A crackdown on company cars is coming and it will be retroactive. Taxation will change with the Budget from 1 January 2025, also for cars ordered this year. Aniasa estimates an average annual increase in the taxable value of the car benefit of 1,600 euros (+67%) and predicts a backlash on an already under pressure market.
The innovation introduced by the Budget Law is the taxation criterion, which will move from the system based on CO2 emissions to one that takes into account exclusively the type of fuel supplied by the vehicle. With this change, electric vehicles will benefit from a reduced tax rate of 10%, while for plug-in hybrid vehicles the rate will rise to 20%. Other vehicles, such as petrol and diesel ones, will be subject to a much higher tax rate, set at 50%. This new system strongly penalizes traditional combustion vehicles, including those with moderate emissions, between 61 and 160 g/km, for which the tax burden will be increased by 30% to 50%. The change will have a direct impact on costs for companies and employees, particularly for those who use company vehicles in mixed use.

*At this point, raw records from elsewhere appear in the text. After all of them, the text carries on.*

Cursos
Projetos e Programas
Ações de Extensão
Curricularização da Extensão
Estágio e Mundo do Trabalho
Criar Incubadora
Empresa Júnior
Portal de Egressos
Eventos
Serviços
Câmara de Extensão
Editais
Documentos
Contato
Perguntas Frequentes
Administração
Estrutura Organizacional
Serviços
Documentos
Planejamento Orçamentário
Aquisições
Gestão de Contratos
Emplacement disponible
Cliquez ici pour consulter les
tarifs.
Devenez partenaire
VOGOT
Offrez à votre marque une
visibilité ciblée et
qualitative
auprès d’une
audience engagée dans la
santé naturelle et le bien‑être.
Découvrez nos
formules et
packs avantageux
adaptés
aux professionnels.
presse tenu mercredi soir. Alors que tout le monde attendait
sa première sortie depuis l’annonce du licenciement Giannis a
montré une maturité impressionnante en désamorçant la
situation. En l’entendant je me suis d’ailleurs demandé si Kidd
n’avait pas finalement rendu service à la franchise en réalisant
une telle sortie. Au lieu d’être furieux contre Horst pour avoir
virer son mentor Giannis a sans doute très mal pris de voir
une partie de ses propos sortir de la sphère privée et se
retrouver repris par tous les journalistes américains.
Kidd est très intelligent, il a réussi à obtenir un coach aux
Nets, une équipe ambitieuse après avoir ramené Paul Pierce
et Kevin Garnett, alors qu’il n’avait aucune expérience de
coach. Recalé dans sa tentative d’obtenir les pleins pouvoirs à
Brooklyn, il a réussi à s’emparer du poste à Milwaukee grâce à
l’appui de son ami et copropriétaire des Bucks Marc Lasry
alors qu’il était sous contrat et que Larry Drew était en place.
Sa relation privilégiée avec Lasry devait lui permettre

Until now, the system for taxing company cars was based on CO2 emissions, dividing the vehicles into four bands with rates that varied from 25% to 60% depending on the level of emissions. The transition to a food-centric system in 2025 will upset these balances. While on the one hand vehicles with emissions above 190 g/km will see a reduction in taxation from 60% to 50%, those in the intermediate range will suffer an increase of as much as 20 percentage points. And all this also concerns the machines ordered in 2024, unless the Milleproroghe decree intervenes to remove the retroactivity of the provision.
Aniasa, the mobility association of Confindustria, speaks of a measure that will cause a “haemorrhage” in the sector. For 2025, a 30% reduction in long-term rental registrations is expected, equal to approximately 60 thousand units, and a 20% decrease in corporate purchases, i.e. approximately 15 thousand fewer vehicles. In terms of tax revenues, this will translate into an estimated loss of 125 million euros for the State and Local Authorities.
Then there is the impact on costs for employees. The average increase in the taxable value for car fringe benefits is around 1,600 euros, equal to an increase of 67%. This makes owning a company vehicle an increasingly less accessible privilege. For many companies, these figures could translate into a rethink of mobility policies, favoring solutions such as the mileage allowance or reducing the number of company cars assigned. Employees could opt out of this benefit or request alternative financial compensation, while companies could opt for electric or plug-in hybrid vehicles to limit the tax impact. What will happen to company cars?